Je m’opposerais à moi-même deux objections. D’abord rien n’oblige une exposition à être forcément être intelligente ; elle peut très bien se contenter d’être laudative et promotionnelle. A cet égard, l’expo Glénat de Saint-Malo tentait de trouver l’équilibre entre une dimension hagiographique et une volonté pédagogique ; et, de fait, j’ai beaucoup appris sur Glénat en sachant lire entre les lignes. Et puis surtout, je ne doute pas de la place qu’occupe Jacques Glénat, Albert Uderzo, Dupuy et Berberian, dans l’histoire de la BD. Mais leur parcours n’est pas tout blanc, et je suis très sceptique, par exemple, face aux derniers albums d’Astérix réalisés par Uderzo seul, ou face à la multiplication des séries trop souvent identiques de « bd ésotériques » chez Glénat. Je reprocherai d’une façon générale la vision par trop subjective proposée par les expositions des festivals de BD, comme si le contexte de célébration du médium faisait taire les voix critiques et les réserves pouvant s’élever. Je me souviens bien de l’exposition sur la BD en Argentine lors du FIBD 2008 : là, j’avais vraiment eu la sensation d’apprendre quelque chose et pas seulement d’assister à une parade promotionnelle. A trop vouloir promouvoir un média qui a longtemps été déconsidéré, on en gomme les aspérités et on oublie d’en proposer une vision alternative, moins consensuelle.

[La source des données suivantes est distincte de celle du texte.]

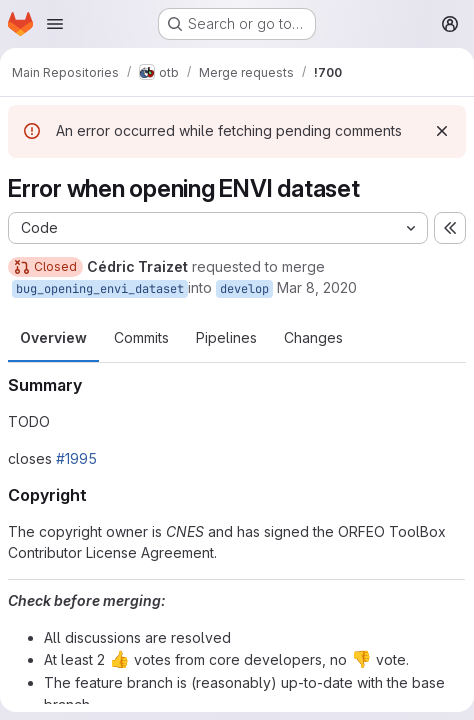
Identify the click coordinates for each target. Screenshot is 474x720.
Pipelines (226, 337)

Heureusement, pour me consoler, il y a eu lors de Quai des Bulles une excellente conférence du dessinateur Joe G. Pinelli présentant sa future adaptation (très future, puisqu’il n’a pas encore d’éditeur) du film de Carlo Rim L’armoire volante et analysant en détail le dialogue qui s’établissait entre deux langages de l’images, le langage du cinéma et le langage de la BD, et les limites et possibilités du second par rapport au premier. J’ai eu là la sensation qu’on me parlait de BD de façon intelligente, et qu’on ne me traitait pas forcément comme un consommateur venu faire ses emplettes.